Return the records below exactly; pictures stay out.

MATERIAL TO PROCESS:
****************

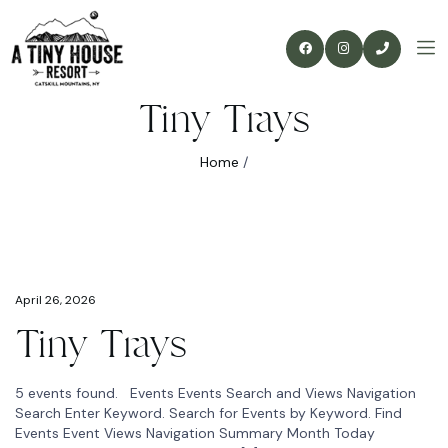
Tiny Trays
Home
/
April 26, 2026
Tiny Trays
5 events found. Events Events Search and Views Navigation
Search Enter Keyword. Search for Events by Keyword. Find
Events Event Views Navigation Summary Month Today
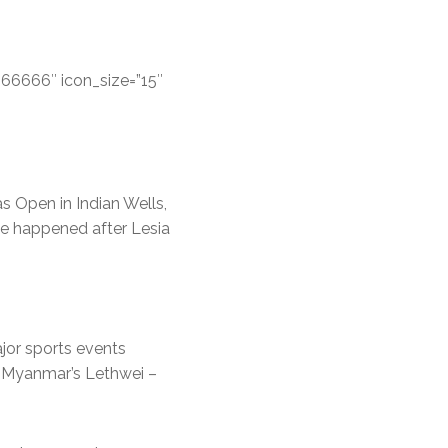
666666″ icon_size=”15″
s Open in Indian Wells,
ve happened after Lesia
ajor sports events
d Myanmar’s Lethwei –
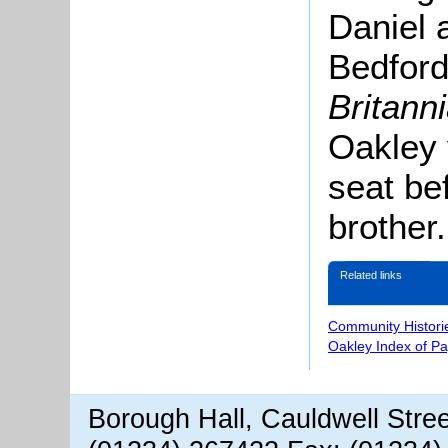
Daniel 
Bedford
Britann
Oakley 
seat be
brother.
Related links
Community Histori
Oakley Index of P
Borough Hall, Cauldwell Stre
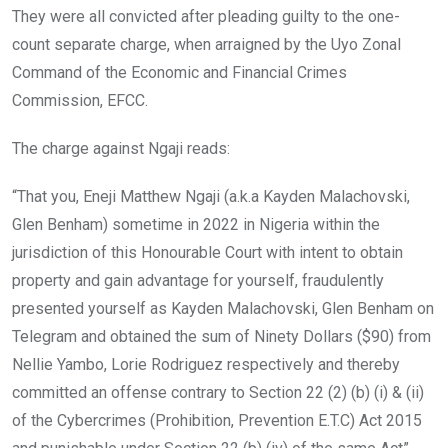
They were all convicted after pleading guilty to the one-
count separate charge, when arraigned by the Uyo Zonal
Command of the Economic and Financial Crimes
Commission, EFCC.
The charge against Ngaji reads:
“That you, Eneji Matthew Ngaji (a.k.a Kayden Malachovski,
Glen Benham) sometime in 2022 in Nigeria within the
jurisdiction of this Honourable Court with intent to obtain
property and gain advantage for yourself, fraudulently
presented yourself as Kayden Malachovski, Glen Benham on
Telegram and obtained the sum of Ninety Dollars ($90) from
Nellie Yambo, Lorie Rodriguez respectively and thereby
committed an offense contrary to Section 22 (2) (b) (i) & (ii)
of the Cybercrimes (Prohibition, Prevention E.T.C) Act 2015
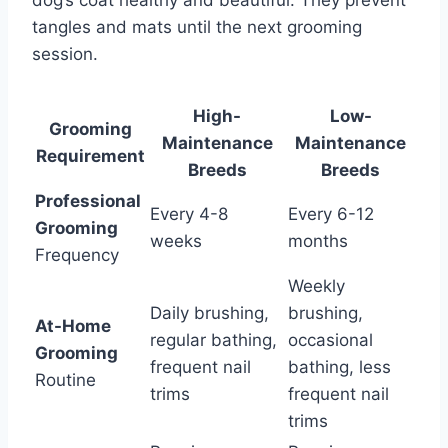
dog’s coat healthy and beautiful. They prevent
tangles and mats until the next grooming
session.
High-
Low-
Grooming
Maintenance
Maintenance
Requirement
Breeds
Breeds
Professional
Every 4-8
Every 6-12
Grooming
weeks
months
Frequency
Weekly
Daily brushing,
brushing,
At-Home
regular bathing,
occasional
Grooming
frequent nail
bathing, less
Routine
trims
frequent nail
trims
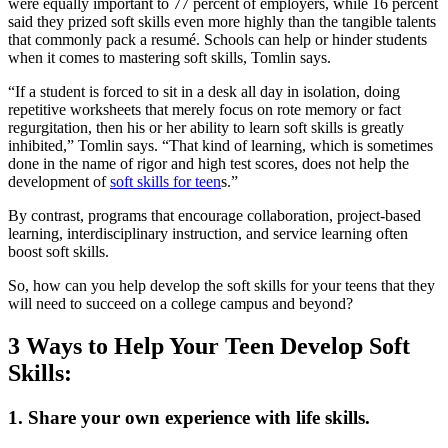
were equally important to 77 percent of employers, while 16 percent
said they prized soft skills even more highly than the tangible talents
that commonly pack a resumé. Schools can help or hinder students
when it comes to mastering soft skills, Tomlin says.
“If a student is forced to sit in a desk all day in isolation, doing
repetitive worksheets that merely focus on rote memory or fact
regurgitation, then his or her ability to learn soft skills is greatly
inhibited,” Tomlin says. “That kind of learning, which is sometimes
done in the name of rigor and high test scores, does not help the
development of
soft skills for teen
s.”
By contrast, programs that encourage collaboration, project-based
learning, interdisciplinary instruction, and service learning often
boost soft skills.
So, how can you help develop the soft skills for your teens that they
will need to succeed on a college campus and beyond?
3 Ways to Help Your Teen Develop Soft
Skills:
1. Share your own experience with life skills.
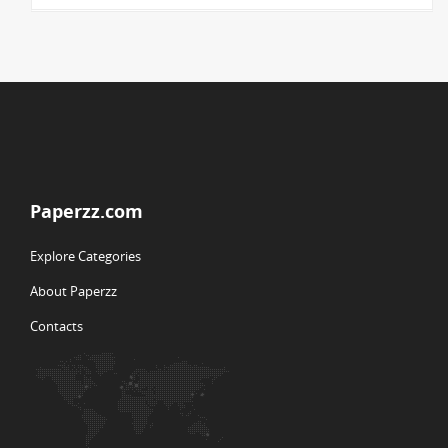
Paperzz.com
Explore Categories
About Paperzz
Contacts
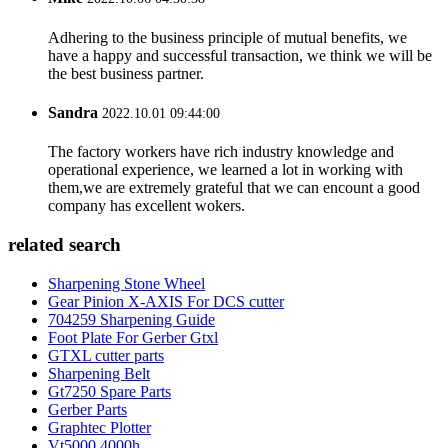
Adhering to the business principle of mutual benefits, we
have a happy and successful transaction, we think we will be
the best business partner.
Sandra
2022.10.01 09:44:00
The factory workers have rich industry knowledge and
operational experience, we learned a lot in working with
them,we are extremely grateful that we can encount a good
company has excellent wokers.
related search
Sharpening Stone Wheel
Gear Pinion X-AXIS For DCS cutter
704259 Sharpening Guide
Foot Plate For Gerber Gtxl
GTXL cutter parts
Sharpening Belt
Gt7250 Spare Parts
Gerber Parts
Graphtec Plotter
Vt5000 4000h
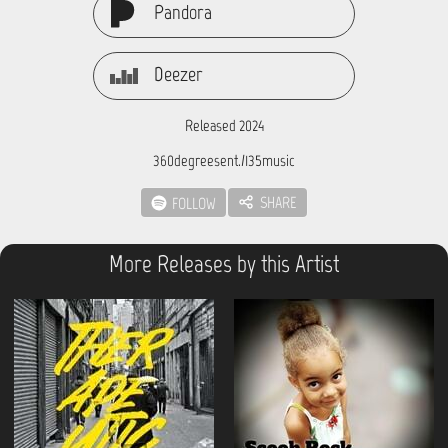
Pandora
Deezer
Released 2024
360degreesent./135music
SHARE
FOLLOW
More Releases by this Artist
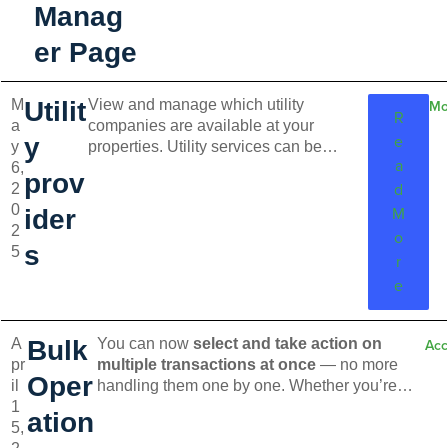
Manag
er Page
M
Utilit
View and manage which utility
Mo
R
a
companies are available at your
e
y
y
properties. Utility services can be
a
6,
activated during the Move-in process or
prov
d
2
on the preview page for existing lease.
0
Tenants will receive an invitation to set
M
ider
2
up utilities and will set up services on
o
s
5
their own.
r
e
A
Bulk
You can now
select and take action on
Acc
pr
multiple transactions at once
— no more
Oper
il
handling them one by one. Whether you’re
1
marking invoices as
paid
,
voiding or
ation
5,
waiving
, or
deleting
them altogether, bulk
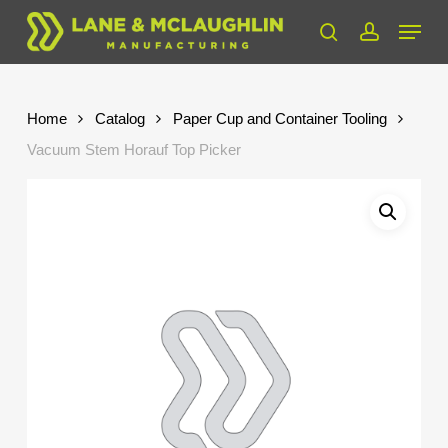
Skip
Menu
to
search
account
Close
main
Menu
content
Home
Catalog
Paper Cup and Container Tooling
Vacuum Stem Horauf Top Picker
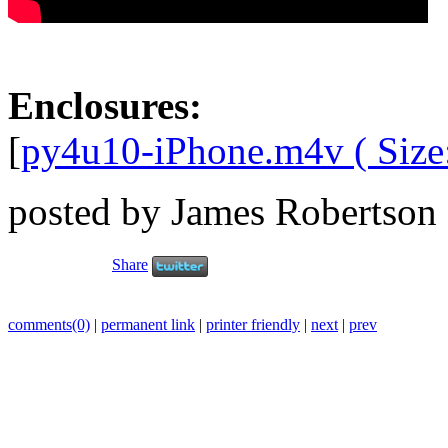
Enclosures:
[
py4u10-iPhone.m4v ( Size
posted by James Robertson
Share
comments(0)
|
permanent link
|
printer friendly
|
next
|
prev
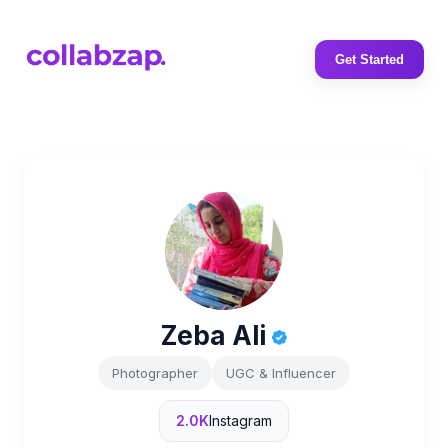
Get Started
Zeba Ali
Photographer
UGC & Influencer
2.0K
Instagram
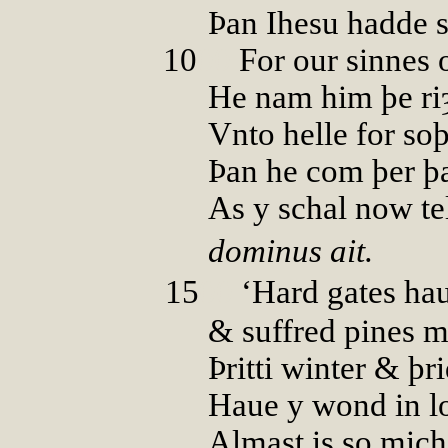
Þan Ihesu hadde sp
10
00
For our sinnes 
He nam him þe ri
Vnto helle for soþ
Þan he com þer þ
As y schal now tel
dominus ait.
15
00
‘Hard gates ha
& suffred pines m
Þritti winter & þr
Haue y wond in l
Almast is so mich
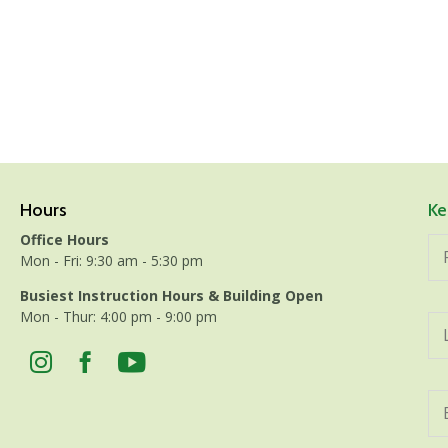
Hours
Ke
Office Hours
Mon - Fri: 9:30 am - 5:30 pm
Busiest Instruction Hours & Building Open
Mon - Thur: 4:00 pm - 9:00 pm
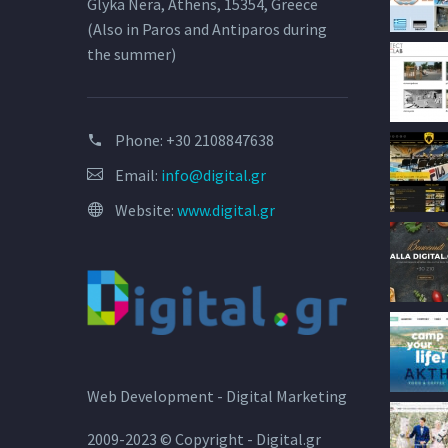
Glyka Nera, Athens, 15354, Greece
(Also in Paros and Antiparos during
the summer)
Phone:
+30 2108847638
Email:
info@digital.gr
Website:
www.digital.gr
Web Development - Digital Marketing
2009-2023 © Copyright - Digital.gr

****************

WRITTEN ANSWER:
Tiny Trays
Home
/
April 26, 2026
Tiny Trays
5 events found. Events Events Search and Views Navigation
Search Enter Keyword. Search for Events by Keyword. Find
Events Event Views Navigation Summary Month Today
666666″ icon_size=”15″
s Open in Indian Wells,
ve happened after Lesia
ajor sports events
d Myanmar’s Lethwei –
Daniel 
Bedford
Britann
Oakley 
seat be
brother.
Related links
Community Histori
Oakley Index of P
Borough Hall, Cauldwell Stre
They were all convicted after pleading guilty to the one-
count separate charge, when arraigned by the Uyo Zonal
Command of the Economic and Financial Crimes
Commission, EFCC.
The charge against Ngaji reads:
“That you, Eneji Matthew Ngaji (a.k.a Kayden Malachovski,
Glen Benham) sometime in 2022 in Nigeria within the
jurisdiction of this Honourable Court with intent to obtain
property and gain advantage for yourself, fraudulently
presented yourself as Kayden Malachovski, Glen Benham on
Telegram and obtained the sum of Ninety Dollars ($90) from
Nellie Yambo, Lorie Rodriguez respectively and thereby
committed an offense contrary to Section 22 (2) (b) (i) & (ii)
of the Cybercrimes (Prohibition, Prevention E.T.C) Act 2015
dog’s coat healthy and beautiful. They prevent
tangles and mats until the next grooming
session.
High-
Low-
Grooming
Maintenance
Maintenance
Requirement
Breeds
Breeds
Professional
Every 4-8
Every 6-12
Grooming
weeks
months
Frequency
Weekly
Daily brushing,
brushing,
At-Home
regular bathing,
occasional
Grooming
frequent nail
bathing, less
Routine
trims
frequent nail
trims
were equally important to 77 percent of employers, while 16 percent
said they prized soft skills even more highly than the tangible talents
that commonly pack a resumé. Schools can help or hinder students
when it comes to mastering soft skills, Tomlin says.
“If a student is forced to sit in a desk all day in isolation, doing
repetitive worksheets that merely focus on rote memory or fact
regurgitation, then his or her ability to learn soft skills is greatly
inhibited,” Tomlin says. “That kind of learning, which is sometimes
done in the name of rigor and high test scores, does not help the
development of
soft skills for teen
s.”
By contrast, programs that encourage collaboration, project-based
learning, interdisciplinary instruction, and service learning often
boost soft skills.
So, how can you help develop the soft skills for your teens that they
will need to succeed on a college campus and beyond?
3 Ways to Help Your Teen Develop Soft
Skills:
1. Share your own experience with life skills.
Paperzz.com
Explore Categories
About Paperzz
Contacts
Adhering to the business principle of mutual benefits, we
have a happy and successful transaction, we think we will be
the best business partner.
Sandra
2022.10.01 09:44:00
The factory workers have rich industry knowledge and
operational experience, we learned a lot in working with
them,we are extremely grateful that we can encount a good
company has excellent wokers.
related search
Sharpening Stone Wheel
Gear Pinion X-AXIS For DCS cutter
704259 Sharpening Guide
Foot Plate For Gerber Gtxl
GTXL cutter parts
Sharpening Belt
Gt7250 Spare Parts
Gerber Parts
Graphtec Plotter
Vt5000 4000h
Pandora
Deezer
Released 2024
360degreesent./135music
SHARE
FOLLOW
More Releases by this Artist
Manag
er Page
M
Utilit
View and manage which utility
Mo
R
a
companies are available at your
e
y
y
properties. Utility services can be
a
6,
activated during the Move-in process or
prov
d
2
on the preview page for existing lease.
0
Tenants will receive an invitation to set
M
ider
2
up utilities and will set up services on
o
s
5
their own.
r
e
A
Bulk
You can now
select and take action on
Acc
pr
multiple transactions at once
— no more
Oper
il
handling them one by one. Whether you’re
1
marking invoices as
paid
,
voiding or
ation
5,
waiving
, or
deleting
them altogether, bulk
Skip
Menu
to
search
account
Close
main
Menu
content
Home
Catalog
Paper Cup and Container Tooling
Vacuum Stem Horauf Top Picker
Enclosures:
[
py4u10-iPhone.m4v ( Size
posted by James Robertson
Share
comments(0)
|
permanent link
|
printer friendly
|
next
|
prev
Get Started
Zeba Ali
Photographer
UGC & Influencer
2.0K
Instagram
Þan Ihesu hadde sp
10
00
For our sinnes 
He nam him þe ri
Vnto helle for soþ
Þan he com þer þ
As y schal now tel
dominus ait.
15
00
‘Hard gates ha
& suffred pines m
Þritti winter & þr
Haue y wond in l
Almast is so mich
Hours
Ke
Office Hours
Mon - Fri: 9:30 am - 5:30 pm
Busiest Instruction Hours & Building Open
Mon - Thur: 4:00 pm - 9:00 pm
Glyka Nera, Athens, 15354, Greece
(Also in Paros and Antiparos during
the summer)
Phone:
+30 2108847638
Email:
info@digital.gr
Website:
www.digital.gr
Web Development - Digital Marketing
2009-2023 © Copyright - Digital.gr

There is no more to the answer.